Pressure: For reactions involving gases, increasing pressure can bring reactant molecules closer together, enhancing the likelihood of effective collisions.
Concentration: Increasing the concentration of reactants can also lead to more frequent collisions, thereby increasing the rate of reaction and effectively lowering the activation energy needed for some reactions.
Surface Area: For solid reactants, increasing the surface area (e.g., by grinding into a powder) allows more collisions to occur, which can facilitate the reaction.
Role of binding energy in catalysis?
Stabilization of Transition State: When a substrate binds to an enzyme, the interactions formed (such as hydrogen bonds, ionic bonds, and van der Waals forces) release energy. This binding energy stabilizes the transition state of the reaction, lowering the activation energy required to reach it.
Specificity: The binding energy also contributes to the specificity of enzymes. The precise interactions between the enzyme and its substrate ensure that only the correct substrate is bound, which is essential for effective catalysis.
Induced Fit: The concept of induced fit describes how the binding of the substrate can change the shape of the enzyme, enhancing the interactions and further lowering the energy barrier for the reaction.
Formation of the Enzyme-Substrate Complex: The energy released during the formation of the enzyme-substrate complex helps to drive the reaction forward, making it more favorable.

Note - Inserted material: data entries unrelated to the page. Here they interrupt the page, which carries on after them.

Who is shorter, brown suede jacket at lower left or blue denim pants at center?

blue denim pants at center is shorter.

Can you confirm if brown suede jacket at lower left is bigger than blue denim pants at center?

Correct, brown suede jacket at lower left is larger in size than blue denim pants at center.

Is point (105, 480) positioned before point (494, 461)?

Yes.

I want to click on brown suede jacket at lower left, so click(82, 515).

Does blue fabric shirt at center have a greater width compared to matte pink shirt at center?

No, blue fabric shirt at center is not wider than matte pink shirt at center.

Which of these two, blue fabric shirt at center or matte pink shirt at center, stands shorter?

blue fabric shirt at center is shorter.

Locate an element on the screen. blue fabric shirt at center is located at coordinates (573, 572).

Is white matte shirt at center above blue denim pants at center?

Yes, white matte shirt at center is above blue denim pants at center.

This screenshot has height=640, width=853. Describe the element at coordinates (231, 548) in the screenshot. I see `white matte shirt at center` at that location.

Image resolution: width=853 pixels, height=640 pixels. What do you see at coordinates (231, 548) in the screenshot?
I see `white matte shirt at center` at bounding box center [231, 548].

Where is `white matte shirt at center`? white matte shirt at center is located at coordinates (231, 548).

Transition State Stabilization: By lowering the energy of the transition state through binding interactions, enzymes accelerate the conversion of substrate to product, increasing the reaction rate.
Acid-Base Catalysis
a proton is either donated or accepted to stabilize a reaction intermediate or transition state. Enzymes with this type of mechanism often use side chains of amino acids like histidine, aspartic acid, or glutamic acid to transfer protons
Example: The enzyme ribonuclease A uses histidine residues as both a general acid and a general base to catalyze the cleavage of RNA.
Covalent Catalysis
a transient covalent bond forms between the enzyme and the substrate. This intermediate can then undergo additional chemical transformations that lower the activation energy of the reaction.
Example: Chymotrypsin, a protease, uses a serine residue to form a covalent acyl-enzyme intermediate during peptide bond cleavage.
Metal-Ion Catalysis
This type of catalysis involves metal ions such as Zn²⁺, Mg²⁺, or Fe³⁺, which can stabilize charged intermediates, participate in oxidation-reduction reactions, or help orient substrates correctly within the active site.

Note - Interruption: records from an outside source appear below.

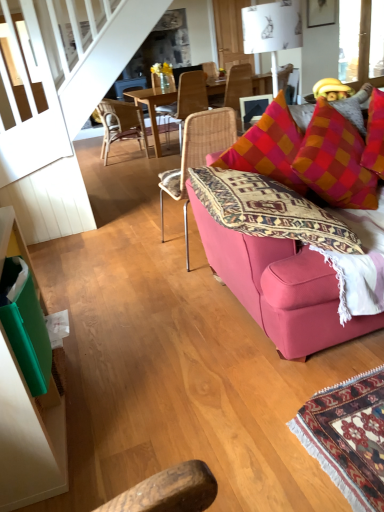 Question: From the image's perspective, does woven rattan chair at center, which appears as the 2th chair when viewed from the front, appear lower than white paper lampshade at upper center?

Choices:
 (A) yes
 (B) no

Answer: (B)

Question: Is woven rattan chair at center, which appears as the 2th chair when viewed from the front, oriented towards white paper lampshade at upper center?

Choices:
 (A) yes
 (B) no

Answer: (B)

Question: Can you confirm if woven rattan chair at center, which appears as the 2th chair when viewed from the front, is thinner than white paper lampshade at upper center?

Choices:
 (A) no
 (B) yes

Answer: (A)

Question: Considering the relative sizes of woven rattan chair at center, which is counted as the 3th chair, starting from the back, and white paper lampshade at upper center in the image provided, is woven rattan chair at center, which is counted as the 3th chair, starting from the back, bigger than white paper lampshade at upper center?

Choices:
 (A) yes
 (B) no

Answer: (A)

Question: Is woven rattan chair at center, which is counted as the 3th chair, starting from the back, taller than white paper lampshade at upper center?

Choices:
 (A) yes
 (B) no

Answer: (A)

Question: Does point (311, 159) appear closer or farther from the camera than point (261, 12)?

Example: Carbonic anhydrase uses a Zn²⁺ ion to facilitate the conversion of carbon dioxide and water into bicarbonate and protons.
Electrostatic Catalysis
the enzyme stabilizes charged transition states through non-covalent interactions, such as hydrogen bonds, dipole-dipole interactions, or salt bridges. This reduces the energy barrier for the reaction.
Example: The enzyme lysozyme stabilizes its transition state through electrostatic interactions between negatively charged residues and positively charged groups in the substrate.
Chymotrypsin and Transpeptidase mechanisms – do not need to know detailed exact mechanisms, only the key concepts: What is nucleophilic attack? What is the nucleophile in the reaction and what is the leaving group?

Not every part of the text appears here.